Case Study: The Juggler
“I have a ton of great ideas, but I never get anything done!”
Dallas is a polypreneur. At least, he’d like to be. He’d like to start five companies, but operate none of them.
“I launched my gym first,” he told me. “I wanted to sell t-shirts to my clients, but couldn’t find a vendor. So I ordered some locally, and then had the idea to sell my designs online.”
So he spent a few months building an online store, seeking out funny slogans and designing graphics. The t-shirt business consumed a lot of Dallas’ attention: he’d often scribble ideas on paper while coaching clients in his gym. Eventually, he sold a few shirts to his gym clients, and started posting about his t-shirt company on his Facebook profile.

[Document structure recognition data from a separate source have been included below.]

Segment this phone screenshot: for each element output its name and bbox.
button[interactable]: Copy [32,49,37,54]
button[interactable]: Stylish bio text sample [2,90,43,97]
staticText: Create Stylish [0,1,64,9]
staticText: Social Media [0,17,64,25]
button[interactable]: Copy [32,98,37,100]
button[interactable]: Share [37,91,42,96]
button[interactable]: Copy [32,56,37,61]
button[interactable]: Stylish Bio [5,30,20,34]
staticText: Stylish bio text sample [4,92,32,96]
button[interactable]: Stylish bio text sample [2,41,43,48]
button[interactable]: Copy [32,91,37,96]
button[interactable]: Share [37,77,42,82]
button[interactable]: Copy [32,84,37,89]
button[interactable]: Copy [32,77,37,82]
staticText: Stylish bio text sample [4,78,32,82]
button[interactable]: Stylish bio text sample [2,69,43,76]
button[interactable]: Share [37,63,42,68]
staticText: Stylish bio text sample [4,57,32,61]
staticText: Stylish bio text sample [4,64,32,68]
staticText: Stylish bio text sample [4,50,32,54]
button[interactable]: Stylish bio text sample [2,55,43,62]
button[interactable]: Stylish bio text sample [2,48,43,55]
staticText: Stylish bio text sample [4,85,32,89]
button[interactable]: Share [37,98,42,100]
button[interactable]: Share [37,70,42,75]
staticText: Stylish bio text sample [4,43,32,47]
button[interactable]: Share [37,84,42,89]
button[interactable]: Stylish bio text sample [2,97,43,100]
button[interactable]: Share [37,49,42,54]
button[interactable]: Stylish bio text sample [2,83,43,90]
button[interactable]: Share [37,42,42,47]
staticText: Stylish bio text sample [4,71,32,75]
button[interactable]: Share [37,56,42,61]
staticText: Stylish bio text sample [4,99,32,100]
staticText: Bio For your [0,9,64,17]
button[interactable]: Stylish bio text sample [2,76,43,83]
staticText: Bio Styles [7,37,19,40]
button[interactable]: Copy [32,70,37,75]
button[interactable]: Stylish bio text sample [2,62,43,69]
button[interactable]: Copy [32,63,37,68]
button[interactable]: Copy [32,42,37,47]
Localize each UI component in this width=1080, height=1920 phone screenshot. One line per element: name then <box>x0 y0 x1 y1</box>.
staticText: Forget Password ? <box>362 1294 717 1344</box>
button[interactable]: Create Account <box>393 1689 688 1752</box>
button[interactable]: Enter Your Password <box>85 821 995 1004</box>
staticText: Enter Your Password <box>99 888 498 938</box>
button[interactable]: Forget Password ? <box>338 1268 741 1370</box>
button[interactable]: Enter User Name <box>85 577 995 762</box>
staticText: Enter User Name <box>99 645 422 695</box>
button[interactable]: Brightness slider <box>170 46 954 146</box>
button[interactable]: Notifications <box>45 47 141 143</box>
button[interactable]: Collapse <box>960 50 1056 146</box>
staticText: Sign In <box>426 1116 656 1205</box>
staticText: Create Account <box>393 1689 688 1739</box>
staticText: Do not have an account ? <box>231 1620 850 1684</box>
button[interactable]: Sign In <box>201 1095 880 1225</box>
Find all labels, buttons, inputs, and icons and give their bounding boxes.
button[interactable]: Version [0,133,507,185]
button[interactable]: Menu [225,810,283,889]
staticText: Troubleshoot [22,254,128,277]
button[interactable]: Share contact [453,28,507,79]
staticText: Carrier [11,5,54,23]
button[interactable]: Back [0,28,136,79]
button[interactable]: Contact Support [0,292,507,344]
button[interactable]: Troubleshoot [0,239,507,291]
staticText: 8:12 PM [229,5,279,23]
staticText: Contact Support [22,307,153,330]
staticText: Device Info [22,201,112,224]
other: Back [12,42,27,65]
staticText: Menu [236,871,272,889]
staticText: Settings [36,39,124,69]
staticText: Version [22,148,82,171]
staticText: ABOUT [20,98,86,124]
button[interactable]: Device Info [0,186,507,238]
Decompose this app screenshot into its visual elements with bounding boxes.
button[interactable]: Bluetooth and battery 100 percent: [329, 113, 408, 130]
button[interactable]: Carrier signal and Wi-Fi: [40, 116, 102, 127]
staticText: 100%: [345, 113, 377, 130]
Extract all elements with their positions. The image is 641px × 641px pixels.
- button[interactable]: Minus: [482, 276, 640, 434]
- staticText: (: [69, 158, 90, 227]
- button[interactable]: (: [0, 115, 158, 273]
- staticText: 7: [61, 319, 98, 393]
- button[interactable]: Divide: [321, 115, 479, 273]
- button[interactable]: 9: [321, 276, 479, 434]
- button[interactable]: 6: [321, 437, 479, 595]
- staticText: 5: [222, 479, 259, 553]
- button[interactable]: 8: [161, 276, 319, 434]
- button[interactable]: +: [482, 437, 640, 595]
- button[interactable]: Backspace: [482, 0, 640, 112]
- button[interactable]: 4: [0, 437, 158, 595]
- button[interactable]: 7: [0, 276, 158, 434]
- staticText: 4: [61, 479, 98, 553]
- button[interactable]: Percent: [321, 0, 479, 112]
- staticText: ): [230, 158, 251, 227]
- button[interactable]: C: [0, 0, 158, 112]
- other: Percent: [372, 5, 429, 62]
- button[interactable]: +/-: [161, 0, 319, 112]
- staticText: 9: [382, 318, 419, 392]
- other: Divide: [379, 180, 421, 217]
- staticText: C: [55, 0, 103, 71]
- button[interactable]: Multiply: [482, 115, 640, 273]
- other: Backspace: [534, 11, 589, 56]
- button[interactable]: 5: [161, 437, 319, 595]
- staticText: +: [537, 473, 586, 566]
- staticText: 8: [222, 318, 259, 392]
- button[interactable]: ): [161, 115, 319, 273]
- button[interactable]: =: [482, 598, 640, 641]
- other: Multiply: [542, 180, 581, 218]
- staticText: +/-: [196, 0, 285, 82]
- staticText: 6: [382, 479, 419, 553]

Then another opportunity struck: a local cheesemaker saw his new website and asked who built it. “I did!” said Dallas, and offered to build one for the cheesemaker. He came up with a third brand, and dove into web design: creating his own new logo, and then one for his client. For several months, Dallas learned the web trade between training his clients. His online shirt store was all but forgotten, and he considered taking a partner to run the online business.
Dallas is a very smart guy. And these are very real opportunities, with clients willing to pay for them. How can he capitalize?
“I figure it will all tie together, you know?” he told me. “I just need someone to run with these ideas after I have them.”
Here are Dallas’ real problems:
He’s constantly sacrificing one business for another
He’s distracted by novelty instead of capitalizing on any one idea
No one wants to follow him around and implement his ideas in exchange for “shares” without value
He believes that businesses are made by ideas, not action.
Dallas is stuck the Founder Phase, and every time he brings an idea close to the Farmer Phase, he starts fresh with a new one. I’ve never met an entrepreneur who didn’t have at least three great ideas. Dallas was being pulled in every direction and making progress in none. This was partly due to the distraction of novelty, and partly due to FOMO (Fear Of Missing Out). He admitted to worrying that “someone else will do this if I don’t.”
Here’s what we did.
First, I had Dallas calculate his Effective Hourly Rate (EHR) for each company separately. Of course, his EHR was very low for all three ideas, but it was slightly higher for his gym, because the gym actually had some clients.
Next, Dallas and I performed a test for low-hanging fruit. We identified which opportunities were easiest to capitalize on NOW. I showed him that 1 new gym client was worth 13 t-shirt sales per month, and 1 new website every two months. Since it took Dallas more than two months to build a website, and he doesn’t sell 13 shirts every month, he concluded it was easier to focus on building his gym…for now. But he was unwilling to give up on the shirt company and the web company completely, which I fully understand.
“I get that we don’t have to do those things right now,” he said. “But WHEN?”
Rather than choose an arbitrary start date, or a target like “we’ll do them in the third quarter,” I prefer to have a financial goal. We recommend entrepreneurs in the Farmer Phase reach a 33% gross profit margin in their FIRST company before launching their second company. We also ask the owners to run a vacation test: they must take a full two weeks away from their first company, without phone or email contact, before they know it’s safe to start the second.
Outcome:
Dallas agreed to put his shirt company on hold until he reached a 33% profit margin in his gym. He was committed to finishing the website for his cheesemaker client, but agreed to have the site hosted and maintained by someone else at the client’s expense. He still owns the URLs for each, and can come back to them anytime–if he doesn’t have another big idea first. With all of his attention focused on his gym, Dallas is building that business with the goal of having someone else run it. Because he’s not going to run out of ideas.
As an entrepreneur, your options are infinite. When you have the entrepreneurial skillset, you can do anything. But you can’t do everything–at least, not right now.
To satisfy your urges toward novelty, and assuage your FOMO, I suggest you register the URL for your idea but go no further. This places an external “thumbtack” in the idea, and–unless you have a better idea in the meantime–you can come back to it later. My GoDaddy account shows 71 registered domains, including book titles that I’ll never write and businesses I’ll never launch. It’s my way of “putting a pin” in an idea, getting it out of my head, and clearing my mind to build the companies I already own.